1
0
forked from cheng/wallet
wallet/docs/recognizing_categories_and_instances.md

220 lines
11 KiB
Markdown
Raw Normal View History

---
title: Recognizing categories, and recognizing particulars as forming a category
# katex
...
This is, of course, a deep unsolved problem in philosophy.
However, it seems to be soluble as computer algorithm. Programs that do
this, ought to look conscious.
There are a lot of programs solving things that I though were AI hard, for
example recognizing pornography, recognizing faces in images, predicting what
music, or what books, or what movies, a particular customer might like.
We have clustering algorithms that work in on points in spaces of reasonably
small dimension. However, instances are sparse vectors in space of
unenumerably large dimension.
Consider, for example, the problem of grouping like documents to like, for
spam filtering. Suppose the properties of the document are all substrings of
the document of twenty words or less and 200 characters or less. In that case,
there are as many dimensions as there are two hundred character strings.
# Dimensional reduction
The combinatorial explosion occurs because we have taken the wrong approach
to reducing problems that originate in the physical world of very large
dimension, large because each quality of the objects involved or potentially
involved is a dimension.
The cool magic trick that makes this manageable is dimensional reduction.
Johnson and Lindenstrauss discovered in the early 1980s that if one has
$O(2^n)$ points in a space of very large dimension, a random projection onto a
space of dimension $O(n)$ does not much affect distances and angles.
Achlioptas found that this is true for the not very random mapping wherein
elements of the matrix mapping the large space to the smaller space have the
form $1$, with probability $\frac{1}{6}$, $0$ with probability $\frac{4}{6}$,
$-1$ with probability $\frac{1}{6}$, though a sparse matrix is apt to
distort a sparse vector
There exists a set of points of size $m$ that needs dimension
$$\displaystyle{O(\frac{\log(m)}{ε^2})}$$
in order to preserve the distances
between all pairs of points within a factor of$1±ε$
The time to find the nearest neighbour is logarithmic in the number of points,
but exponential in the dimension of the space. So we do one pass with rather
large epsilon, and another pass, using an algorithm proportional to the small
number of candidate neighbours times the dimensionality with a small number
of candidate neighbours found in the first pass.

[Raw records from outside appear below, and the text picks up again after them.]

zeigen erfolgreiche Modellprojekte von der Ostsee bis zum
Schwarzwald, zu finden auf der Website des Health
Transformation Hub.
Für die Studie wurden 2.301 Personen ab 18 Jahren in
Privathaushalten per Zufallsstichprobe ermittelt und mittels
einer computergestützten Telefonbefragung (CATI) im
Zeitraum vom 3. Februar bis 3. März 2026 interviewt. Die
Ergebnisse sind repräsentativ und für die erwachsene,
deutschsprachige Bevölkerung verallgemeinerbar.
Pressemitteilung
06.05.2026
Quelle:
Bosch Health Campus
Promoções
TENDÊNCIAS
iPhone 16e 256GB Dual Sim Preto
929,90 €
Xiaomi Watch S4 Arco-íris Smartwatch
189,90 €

So in a space of unenumerably large dimension, such as the set of substrings
of an email, or perhaps substrings of bounded length with bounds at spaces,
carriage returns, and punctuation, we deterministically hash each substring,
and use the hash to deterministically assign a mapping between the vector
corresponding to this substring, and a vector in the reduced space.

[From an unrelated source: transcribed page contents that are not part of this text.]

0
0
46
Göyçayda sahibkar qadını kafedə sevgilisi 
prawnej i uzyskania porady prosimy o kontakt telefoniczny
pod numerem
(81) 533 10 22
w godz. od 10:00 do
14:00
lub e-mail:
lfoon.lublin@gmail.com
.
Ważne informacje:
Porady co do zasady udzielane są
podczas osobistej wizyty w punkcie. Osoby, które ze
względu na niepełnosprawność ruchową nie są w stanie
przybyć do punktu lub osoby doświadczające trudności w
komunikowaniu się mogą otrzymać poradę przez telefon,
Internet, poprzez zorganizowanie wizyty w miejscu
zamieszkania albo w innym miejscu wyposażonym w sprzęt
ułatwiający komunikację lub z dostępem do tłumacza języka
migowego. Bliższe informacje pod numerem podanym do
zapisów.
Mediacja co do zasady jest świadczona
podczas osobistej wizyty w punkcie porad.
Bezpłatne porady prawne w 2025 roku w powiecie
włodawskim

The optimal instance recognition algorithm, for normally distributed
attributes, and for already existent, already known categories, is Mahalanobis
distance
Is not the spam characteristic of an email just its $T.(S-G)$, where $T$ is
the vector of the email, and $S$ and $G$ are the average vectors of good
email and spam email?
Variance works, instead of probability Mahalanobis distance, but this is
most reasonable for things that have reasonable dimension, like attributing
skulls to races, while dimensional reduction is most useful in spaces of
unenumerably large dimension, where distributions are necessarily non
normal.
But variance is, approximately, the log of probability, so Mahalanobis is
more or less Bayes filtering.
So we can reasonably reduce each email into twenty questions space, or, just
to be on the safe side, forty questions space. (Will have to test how many
dimensions empirically retain angles and distances)
We then, in the reduced space, find natural groupings, a natural grouping
being an elliptic region in high dimensional space where the density is
anomalously large, or rather a normal distribution in high dimensional space
such that assigning a particular email to a particular normal distribution
dramatically reduces the entropy.
We label each such natural grouping with the statistically improbable phrase
that best distinguishes members of the grouping from all other such groupings.
The end user can then issue rules that mails belonging to certain groupings
be given particular attention or lack of attention, such as being sent
direct to spam.
The success of face recognition, etc, suggests that this might be just a
problem of clever algorithms. Pile enough successful intelligence like
algorithms together, integrate them well, perhaps we will have sentience.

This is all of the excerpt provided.